START DATA EXTRACT

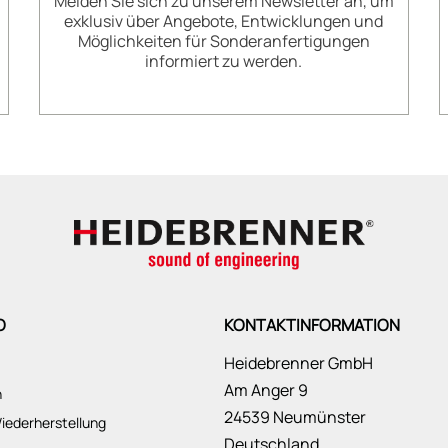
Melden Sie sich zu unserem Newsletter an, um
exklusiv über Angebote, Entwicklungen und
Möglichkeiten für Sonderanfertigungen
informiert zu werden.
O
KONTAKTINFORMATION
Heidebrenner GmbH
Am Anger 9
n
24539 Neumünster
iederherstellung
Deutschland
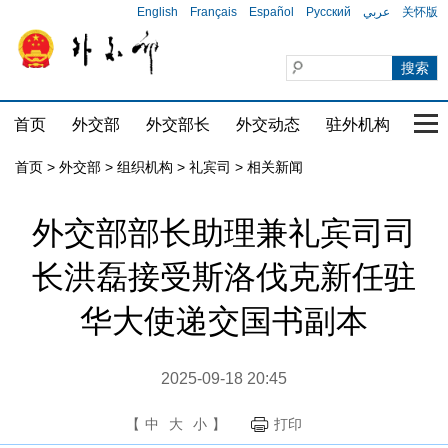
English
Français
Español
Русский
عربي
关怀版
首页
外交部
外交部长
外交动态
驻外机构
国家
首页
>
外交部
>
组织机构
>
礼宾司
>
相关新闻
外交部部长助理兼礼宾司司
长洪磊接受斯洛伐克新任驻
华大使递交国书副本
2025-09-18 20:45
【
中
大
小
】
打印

END DATA EXTRACT
START DATA EXTRACT

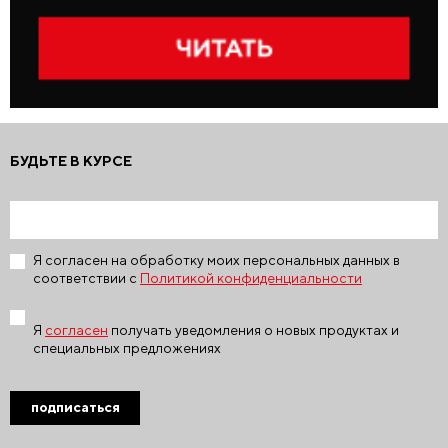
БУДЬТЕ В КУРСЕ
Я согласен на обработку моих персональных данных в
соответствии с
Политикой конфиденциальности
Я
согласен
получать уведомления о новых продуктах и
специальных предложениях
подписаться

END DATA EXTRACT
START DATA EXTRACT

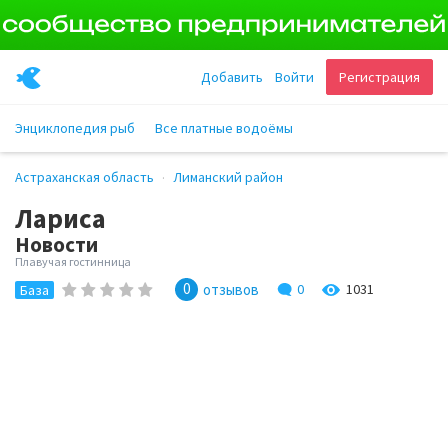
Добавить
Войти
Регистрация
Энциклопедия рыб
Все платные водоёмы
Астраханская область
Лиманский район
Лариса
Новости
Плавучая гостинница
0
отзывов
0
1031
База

END DATA EXTRACT

TASK TO COMPLETE:
Using only the entries above, output the line with "Melden Sie sich zu unserem Newsletter an, um", the line with "Deutschland", and all lines between them, exactly as they stand.

SOLUTION:
Melden Sie sich zu unserem Newsletter an, um
exklusiv über Angebote, Entwicklungen und
Möglichkeiten für Sonderanfertigungen
informiert zu werden.
O
KONTAKTINFORMATION
Heidebrenner GmbH
Am Anger 9
n
24539 Neumünster
iederherstellung
Deutschland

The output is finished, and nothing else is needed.